There was a grand party that night at the house of Lawyer Gibson, and at Isabel’s request Alice had come to ask how long before the carriage would be ready. Dinah had told her that Frederic was in the library but he sat so still she thought he was not there, and she said inquiringly, “Frederic?”
“Yes, darling,” was his answer in a tone which startled the sensitive child, for she detected in it a sound of tears, and hurrying to his side she passed her hand over his face to assure herself that she heard aright.
“Has something dreadful happened?” she asked, as she felt the moisture on his eye-lids.
Taking her on his lap, and laying his burning cheek against her cool forehead, Frederic said to her very tenderly and low:
“Alice, poor Marian is dead! Here is the letter which came to tell us,” and he placed it in her hand. There was a sudden upward flashing of the brown eyes, and then their soft light was quenched in tears, as, burying her face in the young man’s bosom, the blind girl sobbed, “Oh, no, no, Frederic, no.”
For several minutes she wept passionately, while her little frame shook with strong emotion.
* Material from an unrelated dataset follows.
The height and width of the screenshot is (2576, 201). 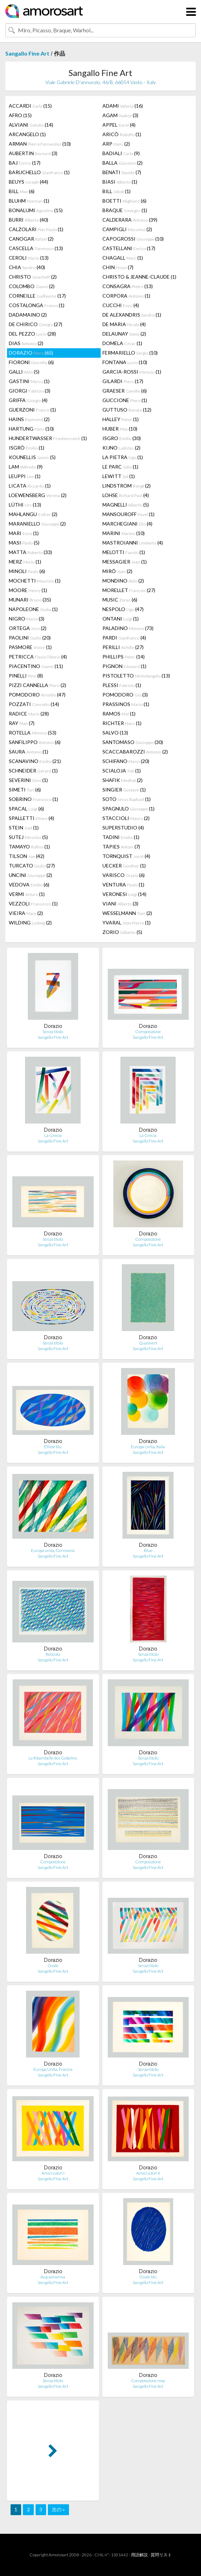 What do you see at coordinates (124, 201) in the screenshot?
I see `BOETTI (6)` at bounding box center [124, 201].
Then lifting up her head and reaching toward the spot where she knew the letter lay, she said:
“Read it to me, Frederic,” and he did read, pausing occasionally as he was interrupted by her low moaning cry.
“Is that all?” she asked, when he had finished. “Didn’t you leave out a word?”
“Not one,” was his reply, and with quivering lips the heart-broken child continued, “Marian sent no message for poor blind Alice to remember—she never thought of me who loved her so much. Why didn’t she, Frederic?” and the sightless eyes looked beseechingly at him as if he could explain the mystery.
Poor child! Rudolph McVicar did not know how strong was the affection between those two young girls, or he would surely have sent a message to one who seemed almost a part of Marian herself, and it was this very omission which finally led the close reasoning child to doubt the truth of the letter. But she did not doubt it now. Marian was really dead to her, and for a longtime she sat with Frederic, saying nothing, but by her silence manifesting to him how great was her grief at this sudden bereavement.